I have played Skyrim for nearly 70 hours now, and while it's the best Elder Scrolls to date, Bethesda's incredibly formulaic approach to the design of Skyrim keeps it from being the best open-world RPG ever.
For example, 70% of the quests are fetch/kill quests. For the remaining 30% of the quests, linearity is the order of the day. There are few choices to make, nor is there much of a way for the player to take alternate paths to solving a problem or reaching the objective. The result is often a reward, and the player has a very small impact on how the gameworld changes depending on his or her actions. The repetition of quest structure also saps Skyrim of the replay value that games like Fallout New Vegas had.
While the game gives you a ton of leeway in how you play the game (by brute force, magic, stealth, etc.), it lacks the freedom of choice that Fallout New Vegas and many other RPGs have. To Bethesda, there are only two choices: Do the quest, or refuse the quest. While this might have been fine back during the 1990s, I would have liked to see a more freeform quest structure that takes into account a number of choices that a player can make.
I disagree, here's why:
Morrowind followed the same formula, and I stuck hundreds of hours in that so I can't see anything but Skyrim having a similar replay value too.
I am probably a different type of gamer to you, and probably value different things in an RPG. For example, in MMOs I like levelling and running multiple characters to max level, I don't play endgame. I don't mind repeating quests; I love it. For me the difference lies in the execution, the different playstyles I chose. That is where the replay value lies for me.
I also don't do every quest line on one character.
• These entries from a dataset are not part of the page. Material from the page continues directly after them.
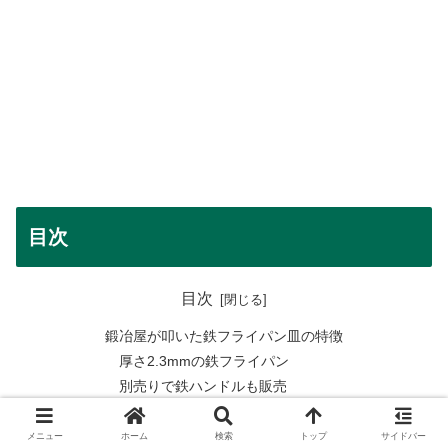
目次
目次
鍛冶屋が叩いた鉄フライパン皿の特徴
厚さ2.3mmの鉄フライパン
別売りで鉄ハンドルも販売
直径22cmと18.5cmの2サイズ展開
まとめ
メニュー
ホーム
検索
トップ
サイドバー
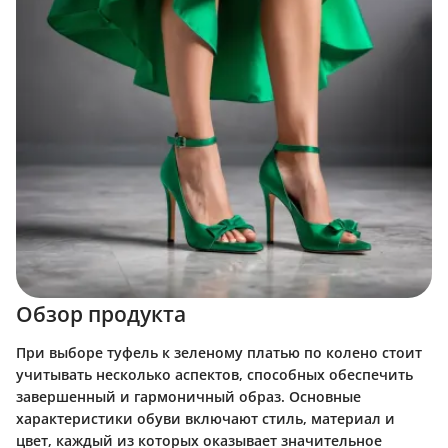
Обзор продукта
При выборе туфель к зеленому платью по колено стоит
учитывать несколько аспектов, способных обеспечить
завершенный и гармоничный образ. Основные
характеристики обуви включают стиль, материал и
цвет, каждый из которых оказывает значительное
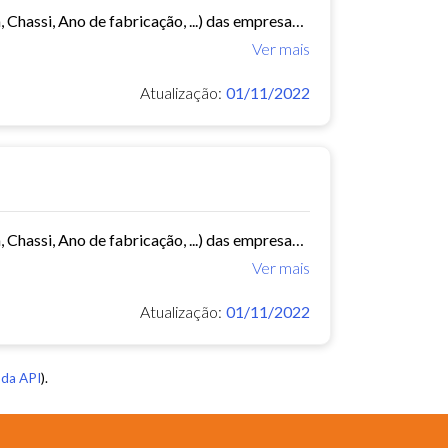
Este conjunto de dados contém informações da frota de ônibus (Placa, Chassi, Ano de fabricação, ...) das empresas de Transporte Público Municipal. Mês de referência: 02/2015.
Ver mais
Atualização:
01/11/2022
Este conjunto de dados contém informações da frota de ônibus (Placa, Chassi, Ano de fabricação, ...) das empresas de Transporte Público Municipal. Mês de referência: 04/2015.
Ver mais
Atualização:
01/11/2022
da API
).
My paladin will never join the thieves guild or the Dark Brotherhood, my Archer won't join the Mages Guild and my Summoner would never feel at home in the Companions.
I understand that if you mainly play for storydriven reasons that Bioware and Obsidian games are more your thing and that is a perfectly valid opinion. Personally I tend to get bored with those games because I can't be bothered anymore to listen to hours of waffling, I rather get on with exploring, questing and fighting. Replaying them is even worse, I have to sit through a lot of the same cutscene after cutscene content again. So I'm better off with action RPGs and open world RPGs myself.
Perhaps you should have stated: "Skyrim has no replay value
for me" because while it might be true for you, for others like me it does have a lot of replay value. We just value different things.